■ EXERCISE DETAILS: For each line in the records that contains "library", make a copy.

(Items from a dataset)
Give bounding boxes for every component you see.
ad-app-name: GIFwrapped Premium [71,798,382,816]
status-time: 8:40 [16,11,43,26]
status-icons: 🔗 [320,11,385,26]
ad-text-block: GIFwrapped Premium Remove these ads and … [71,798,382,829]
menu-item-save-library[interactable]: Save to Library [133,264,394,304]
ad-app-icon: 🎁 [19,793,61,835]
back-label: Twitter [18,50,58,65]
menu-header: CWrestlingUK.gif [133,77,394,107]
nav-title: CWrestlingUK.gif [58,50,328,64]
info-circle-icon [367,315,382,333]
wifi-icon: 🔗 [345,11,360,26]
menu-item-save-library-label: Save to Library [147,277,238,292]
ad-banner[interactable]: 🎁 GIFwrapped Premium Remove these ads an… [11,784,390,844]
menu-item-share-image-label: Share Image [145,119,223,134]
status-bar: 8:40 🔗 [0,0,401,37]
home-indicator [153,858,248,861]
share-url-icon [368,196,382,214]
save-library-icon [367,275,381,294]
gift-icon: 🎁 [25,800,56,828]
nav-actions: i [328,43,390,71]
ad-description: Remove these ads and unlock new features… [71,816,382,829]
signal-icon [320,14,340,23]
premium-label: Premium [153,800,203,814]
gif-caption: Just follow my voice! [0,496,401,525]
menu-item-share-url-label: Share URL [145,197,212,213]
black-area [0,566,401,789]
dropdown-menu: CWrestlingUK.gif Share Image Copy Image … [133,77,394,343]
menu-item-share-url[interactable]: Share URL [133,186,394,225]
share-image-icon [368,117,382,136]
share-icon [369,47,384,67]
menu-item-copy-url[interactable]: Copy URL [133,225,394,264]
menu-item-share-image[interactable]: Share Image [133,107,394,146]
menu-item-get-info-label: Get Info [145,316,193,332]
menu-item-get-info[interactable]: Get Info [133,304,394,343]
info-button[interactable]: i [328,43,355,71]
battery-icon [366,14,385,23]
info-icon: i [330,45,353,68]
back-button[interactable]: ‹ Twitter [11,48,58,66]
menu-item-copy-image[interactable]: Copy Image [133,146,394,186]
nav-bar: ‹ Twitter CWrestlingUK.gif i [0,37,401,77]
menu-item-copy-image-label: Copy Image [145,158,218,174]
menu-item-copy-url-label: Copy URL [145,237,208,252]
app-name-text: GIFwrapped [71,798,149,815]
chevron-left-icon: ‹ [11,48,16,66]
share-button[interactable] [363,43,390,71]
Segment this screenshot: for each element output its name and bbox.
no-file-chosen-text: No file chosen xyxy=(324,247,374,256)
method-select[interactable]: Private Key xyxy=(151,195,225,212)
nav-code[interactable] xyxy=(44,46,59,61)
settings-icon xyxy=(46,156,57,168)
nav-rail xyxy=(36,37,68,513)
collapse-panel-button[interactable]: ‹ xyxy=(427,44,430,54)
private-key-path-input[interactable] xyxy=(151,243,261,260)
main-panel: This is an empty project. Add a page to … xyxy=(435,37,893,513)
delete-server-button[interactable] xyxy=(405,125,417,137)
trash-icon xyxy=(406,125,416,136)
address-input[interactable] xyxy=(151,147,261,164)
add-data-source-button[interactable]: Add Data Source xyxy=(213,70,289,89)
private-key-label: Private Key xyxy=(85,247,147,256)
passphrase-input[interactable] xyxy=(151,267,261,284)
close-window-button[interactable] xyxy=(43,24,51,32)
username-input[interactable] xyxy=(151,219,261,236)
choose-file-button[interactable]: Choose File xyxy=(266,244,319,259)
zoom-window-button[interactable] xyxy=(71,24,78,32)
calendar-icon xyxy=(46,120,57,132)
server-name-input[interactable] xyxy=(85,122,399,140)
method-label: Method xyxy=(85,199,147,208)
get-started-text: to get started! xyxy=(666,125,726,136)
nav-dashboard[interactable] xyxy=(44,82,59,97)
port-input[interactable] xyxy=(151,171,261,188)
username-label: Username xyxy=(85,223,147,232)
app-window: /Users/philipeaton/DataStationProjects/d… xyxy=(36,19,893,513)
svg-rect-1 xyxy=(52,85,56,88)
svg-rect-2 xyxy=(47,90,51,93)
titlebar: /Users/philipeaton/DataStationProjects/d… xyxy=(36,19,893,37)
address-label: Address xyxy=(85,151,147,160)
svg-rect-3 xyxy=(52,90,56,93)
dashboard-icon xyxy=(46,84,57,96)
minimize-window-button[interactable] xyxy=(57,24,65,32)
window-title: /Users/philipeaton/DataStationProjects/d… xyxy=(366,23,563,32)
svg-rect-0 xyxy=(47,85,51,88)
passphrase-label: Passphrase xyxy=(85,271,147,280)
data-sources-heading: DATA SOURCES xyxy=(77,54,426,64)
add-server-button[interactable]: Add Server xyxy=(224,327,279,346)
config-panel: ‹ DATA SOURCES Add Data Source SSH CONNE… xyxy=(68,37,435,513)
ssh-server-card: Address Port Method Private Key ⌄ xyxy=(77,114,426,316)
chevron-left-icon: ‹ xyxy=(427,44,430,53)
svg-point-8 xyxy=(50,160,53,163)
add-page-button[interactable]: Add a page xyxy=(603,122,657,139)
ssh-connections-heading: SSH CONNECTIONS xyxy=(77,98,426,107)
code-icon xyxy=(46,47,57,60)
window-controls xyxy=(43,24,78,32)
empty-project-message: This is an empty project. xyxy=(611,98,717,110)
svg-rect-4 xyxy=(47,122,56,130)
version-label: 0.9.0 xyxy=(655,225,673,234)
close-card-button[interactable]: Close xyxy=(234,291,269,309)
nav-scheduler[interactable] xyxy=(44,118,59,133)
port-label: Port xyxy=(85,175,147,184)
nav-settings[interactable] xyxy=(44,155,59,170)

■ FINISHED EXERCISE:
menu-item-save-library[interactable]: Save to Library [133,264,394,304]
menu-item-save-library-label: Save to Library [147,277,238,292]
save-library-icon [367,275,381,294]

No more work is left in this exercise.